Samoan wrestling legend Solofa “Rikishi” Fatu Jr. recently revealed that some bad decisions early in his life nearly killed him.
Even though he grew up around the wrestling business and was and is a member of the fabled Anoa’i wrestling family, Rikishi didn’t have the best upbringing. Before he decided to enter the family business, he tried to carve his own path, but it was a dangerous one.
In a recent interview with GV Wire, Rikishi explains that his life turned around after getting into things “he shouldn’t be getting into” and he barely survived a drive-by shooting.
“I was kind of getting into things that I wasn’t supposed to get into. One day I got hit by a drive-by shooting and that kind of changed my outlook on life. In Samoan culture, it’s not for us to be wandering the streets and doing things like I was doing.”

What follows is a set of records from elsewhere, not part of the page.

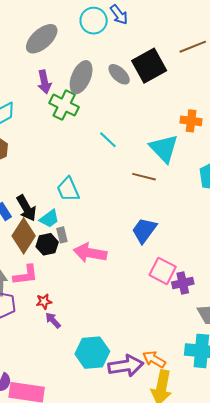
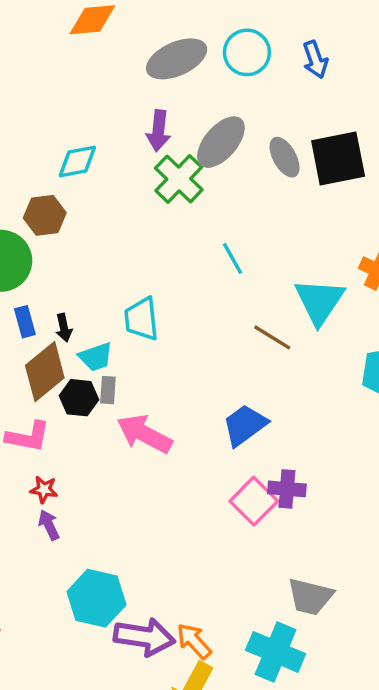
cyan circle: (94, 21) -> (247, 52), moved
black arrow: (26, 208) -> (64, 328), size x0.6
purple cross: (183, 283) -> (287, 489), moved

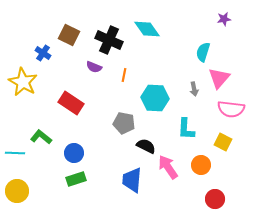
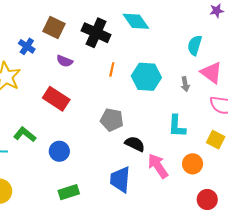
purple semicircle: (94, 67) -> (65, 61), moved
pink triangle: (219, 78) -> (211, 73), turned -35
cyan hexagon: (155, 98) -> (146, 77), moved
green rectangle: (76, 179) -> (69, 192), moved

“I was given a second chance. They pronounced me dead for three minutes in the General Hospital in San Francisco. To be able to see the pain of my family … I was in hospital for two months. As I looked around, I seen a lot of hurt on my family, hurt on my mother’s face, my parents. I felt it was my responsibility to be able to make this better. I kind of grew up into a man overnight.”
This experience would end up following Rikishi once he was already in the wrestling business. One of the many gimmicks he went through before settling on his iconic thong-wearing, stinkfacing character was “Make A Difference Fatu” which was inspired by this exact experience. He ditched the “Samoan savage” stereotype and preached a message of positivity to encourage kids to avoid making the same mistakes that he made. However, the gimmick was a failure and was dropped after less than a year.